- RECORDS PROVIDED:
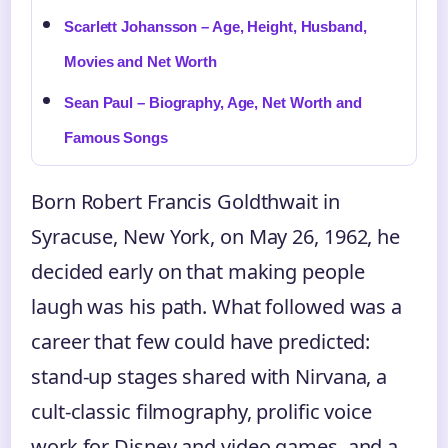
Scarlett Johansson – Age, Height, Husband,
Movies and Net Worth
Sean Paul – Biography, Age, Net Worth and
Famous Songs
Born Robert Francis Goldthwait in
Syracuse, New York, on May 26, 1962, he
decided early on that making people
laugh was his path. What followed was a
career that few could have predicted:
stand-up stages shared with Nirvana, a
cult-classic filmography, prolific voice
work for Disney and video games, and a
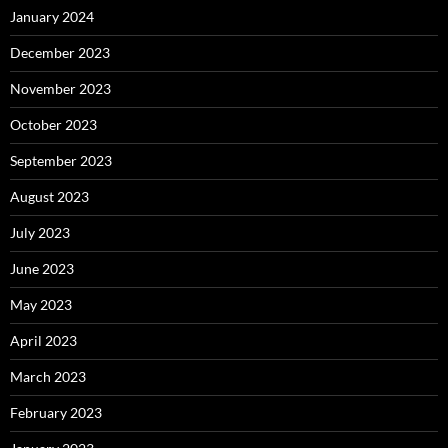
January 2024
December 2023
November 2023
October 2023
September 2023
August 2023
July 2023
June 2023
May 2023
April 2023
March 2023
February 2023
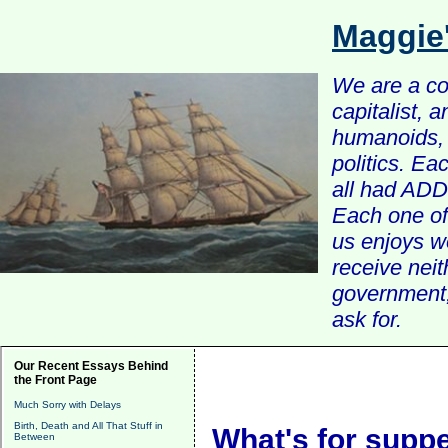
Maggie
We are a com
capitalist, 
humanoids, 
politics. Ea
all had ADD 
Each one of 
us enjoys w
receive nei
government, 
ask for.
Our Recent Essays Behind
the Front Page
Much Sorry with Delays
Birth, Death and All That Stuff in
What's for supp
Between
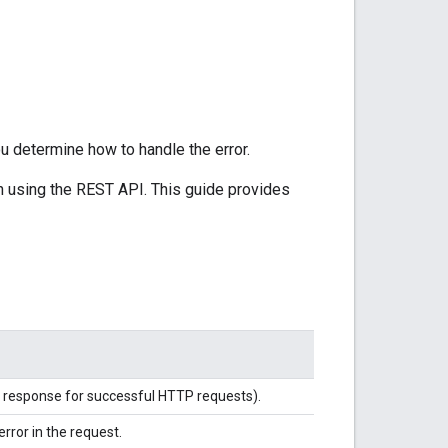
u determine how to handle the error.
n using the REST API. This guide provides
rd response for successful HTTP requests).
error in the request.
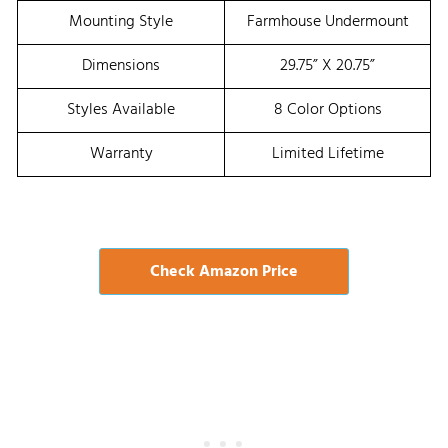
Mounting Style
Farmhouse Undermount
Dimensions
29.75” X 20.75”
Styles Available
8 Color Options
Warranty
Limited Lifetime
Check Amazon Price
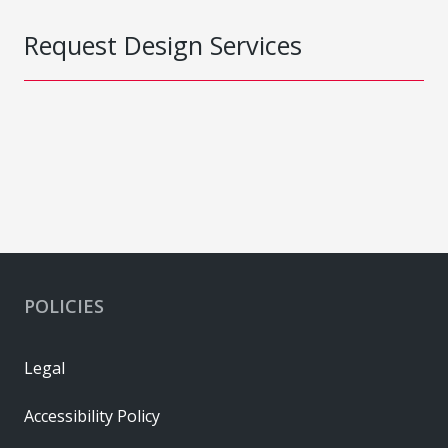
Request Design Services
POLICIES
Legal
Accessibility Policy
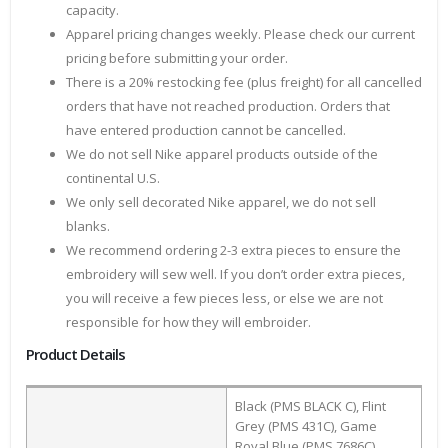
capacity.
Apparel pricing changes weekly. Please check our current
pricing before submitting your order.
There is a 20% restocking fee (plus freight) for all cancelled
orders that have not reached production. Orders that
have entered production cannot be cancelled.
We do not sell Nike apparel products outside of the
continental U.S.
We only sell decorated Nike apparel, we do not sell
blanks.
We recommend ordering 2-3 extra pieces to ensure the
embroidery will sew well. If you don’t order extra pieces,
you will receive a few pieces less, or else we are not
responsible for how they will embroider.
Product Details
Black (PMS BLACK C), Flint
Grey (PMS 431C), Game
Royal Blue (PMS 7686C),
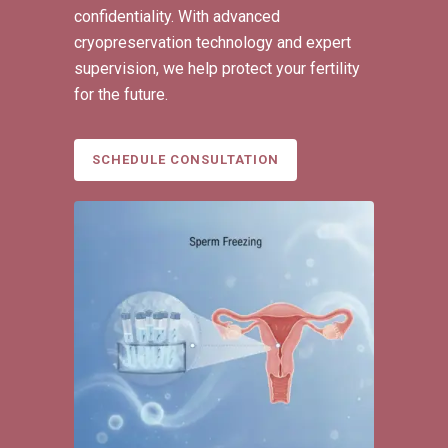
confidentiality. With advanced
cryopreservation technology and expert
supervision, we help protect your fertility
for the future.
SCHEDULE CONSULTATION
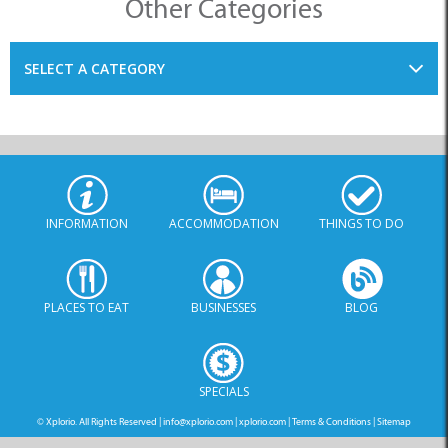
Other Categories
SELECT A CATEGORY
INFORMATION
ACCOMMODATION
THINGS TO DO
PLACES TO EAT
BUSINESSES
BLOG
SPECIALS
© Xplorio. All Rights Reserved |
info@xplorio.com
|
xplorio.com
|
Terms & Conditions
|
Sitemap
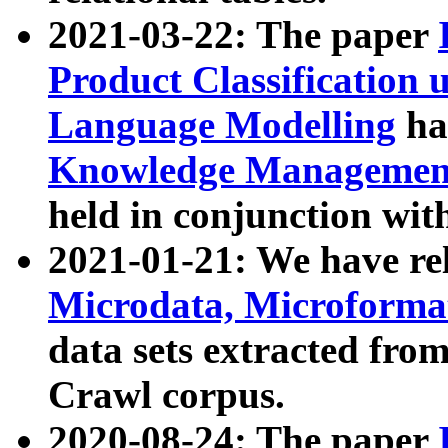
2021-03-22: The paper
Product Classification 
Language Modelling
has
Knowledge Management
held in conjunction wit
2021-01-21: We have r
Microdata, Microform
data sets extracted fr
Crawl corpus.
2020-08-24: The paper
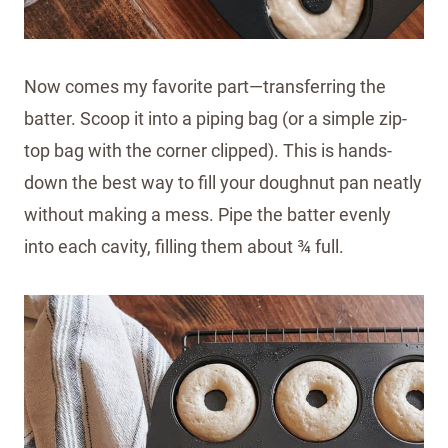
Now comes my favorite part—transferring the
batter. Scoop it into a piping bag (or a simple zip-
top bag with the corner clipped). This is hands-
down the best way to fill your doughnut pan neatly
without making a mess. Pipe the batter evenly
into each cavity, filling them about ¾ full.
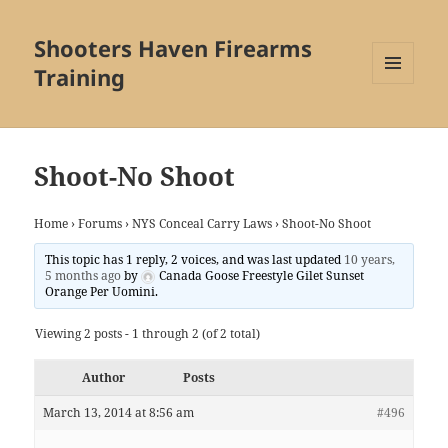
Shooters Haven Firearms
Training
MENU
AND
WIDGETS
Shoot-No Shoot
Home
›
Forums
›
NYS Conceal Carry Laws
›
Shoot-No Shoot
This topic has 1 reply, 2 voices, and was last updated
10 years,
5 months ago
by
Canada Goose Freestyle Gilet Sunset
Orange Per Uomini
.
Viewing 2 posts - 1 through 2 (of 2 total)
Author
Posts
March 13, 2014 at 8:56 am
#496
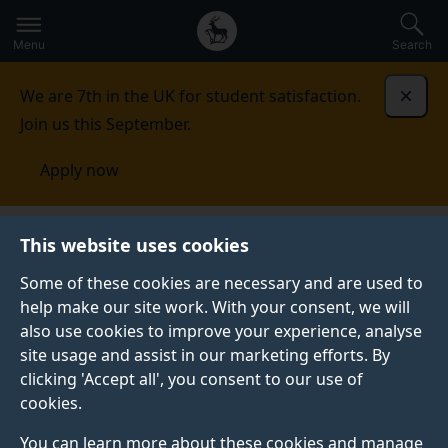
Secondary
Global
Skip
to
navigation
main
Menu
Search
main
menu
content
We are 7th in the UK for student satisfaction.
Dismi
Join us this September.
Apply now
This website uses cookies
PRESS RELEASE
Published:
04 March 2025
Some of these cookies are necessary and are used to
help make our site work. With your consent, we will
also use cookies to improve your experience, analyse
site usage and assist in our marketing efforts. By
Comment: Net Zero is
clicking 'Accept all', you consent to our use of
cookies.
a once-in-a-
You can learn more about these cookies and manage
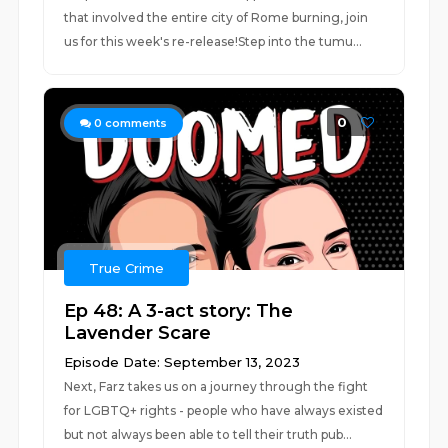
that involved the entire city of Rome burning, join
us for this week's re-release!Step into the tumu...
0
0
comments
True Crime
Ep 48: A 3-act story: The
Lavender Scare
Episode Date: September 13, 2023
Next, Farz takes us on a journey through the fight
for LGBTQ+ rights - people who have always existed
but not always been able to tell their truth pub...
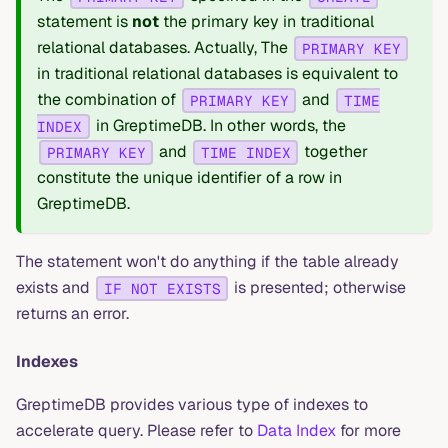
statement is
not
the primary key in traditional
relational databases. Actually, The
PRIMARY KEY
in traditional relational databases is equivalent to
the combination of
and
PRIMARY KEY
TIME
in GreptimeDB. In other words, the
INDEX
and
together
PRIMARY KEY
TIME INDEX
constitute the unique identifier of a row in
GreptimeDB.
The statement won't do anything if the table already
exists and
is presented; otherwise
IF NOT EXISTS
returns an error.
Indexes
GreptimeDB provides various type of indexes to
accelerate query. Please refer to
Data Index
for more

- WORK INSTRUCTIONS: Copy out every entry above, character for character, excluding pictures.

- SOLUTION FOR THIS PROBLEM:
Scarlett Johansson – Age, Height, Husband,
Movies and Net Worth
Sean Paul – Biography, Age, Net Worth and
Famous Songs
Born Robert Francis Goldthwait in
Syracuse, New York, on May 26, 1962, he
decided early on that making people
laugh was his path. What followed was a
career that few could have predicted:
stand-up stages shared with Nirvana, a
cult-classic filmography, prolific voice
work for Disney and video games, and a
January 2024
December 2023
November 2023
October 2023
September 2023
August 2023
July 2023
June 2023
May 2023
April 2023
March 2023
February 2023
Maggie
We are a com
capitalist, 
humanoids, 
politics. Ea
all had ADD 
Each one of 
us enjoys w
receive nei
government, 
ask for.
Our Recent Essays Behind
the Front Page
Much Sorry with Delays
Birth, Death and All That Stuff in
What's for supp
Between
u determine how to handle the error.
n using the REST API. This guide provides
rd response for successful HTTP requests).
error in the request.
Mounting Style
Farmhouse Undermount
Dimensions
29.75” X 20.75”
Styles Available
8 Color Options
Warranty
Limited Lifetime
Check Amazon Price
Request Design Services
POLICIES
Legal
Accessibility Policy
capacity.
Apparel pricing changes weekly. Please check our current
pricing before submitting your order.
There is a 20% restocking fee (plus freight) for all cancelled
orders that have not reached production. Orders that
have entered production cannot be cancelled.
We do not sell Nike apparel products outside of the
continental U.S.
We only sell decorated Nike apparel, we do not sell
blanks.
We recommend ordering 2-3 extra pieces to ensure the
embroidery will sew well. If you don’t order extra pieces,
you will receive a few pieces less, or else we are not
responsible for how they will embroider.
Product Details
Black (PMS BLACK C), Flint
Grey (PMS 431C), Game
Royal Blue (PMS 7686C),
confidentiality. With advanced
cryopreservation technology and expert
supervision, we help protect your fertility
for the future.
SCHEDULE CONSULTATION
Other Categories
SELECT A CATEGORY
INFORMATION
ACCOMMODATION
THINGS TO DO
PLACES TO EAT
BUSINESSES
BLOG
SPECIALS
© Xplorio. All Rights Reserved |
info@xplorio.com
|
xplorio.com
|
Terms & Conditions
|
Sitemap
2021-03-22: The paper
Product Classification 
Language Modelling
has
Knowledge Management
held in conjunction wit
2021-01-21: We have r
Microdata, Microform
data sets extracted fr
Crawl corpus.
2020-08-24: The paper
Now comes my favorite part—transferring the
batter. Scoop it into a piping bag (or a simple zip-
top bag with the corner clipped). This is hands-
down the best way to fill your doughnut pan neatly
without making a mess. Pipe the batter evenly
into each cavity, filling them about ¾ full.
Shooters Haven Firearms
Training
MENU
AND
WIDGETS
Shoot-No Shoot
Home
›
Forums
›
NYS Conceal Carry Laws
›
Shoot-No Shoot
This topic has 1 reply, 2 voices, and was last updated
10 years,
5 months ago
by
Canada Goose Freestyle Gilet Sunset
Orange Per Uomini
.
Viewing 2 posts - 1 through 2 (of 2 total)
Author
Posts
March 13, 2014 at 8:56 am
#496
Secondary
Global
Skip
to
navigation
main
Menu
Search
main
menu
content
We are 7th in the UK for student satisfaction.
Dismi
Join us this September.
Apply now
This website uses cookies
PRESS RELEASE
Published:
04 March 2025
Some of these cookies are necessary and are used to
help make our site work. With your consent, we will
also use cookies to improve your experience, analyse
site usage and assist in our marketing efforts. By
Comment: Net Zero is
clicking 'Accept all', you consent to our use of
cookies.
a once-in-a-
You can learn more about these cookies and manage
that involved the entire city of Rome burning, join
us for this week's re-release!Step into the tumu...
0
0
comments
True Crime
Ep 48: A 3-act story: The
Lavender Scare
Episode Date: September 13, 2023
Next, Farz takes us on a journey through the fight
for LGBTQ+ rights - people who have always existed
but not always been able to tell their truth pub...
statement is
not
the primary key in traditional
relational databases. Actually, The
PRIMARY KEY
in traditional relational databases is equivalent to
the combination of
and
PRIMARY KEY
TIME
in GreptimeDB. In other words, the
INDEX
and
together
PRIMARY KEY
TIME INDEX
constitute the unique identifier of a row in
GreptimeDB.
The statement won't do anything if the table already
exists and
is presented; otherwise
IF NOT EXISTS
returns an error.
Indexes
GreptimeDB provides various type of indexes to
accelerate query. Please refer to
Data Index
for more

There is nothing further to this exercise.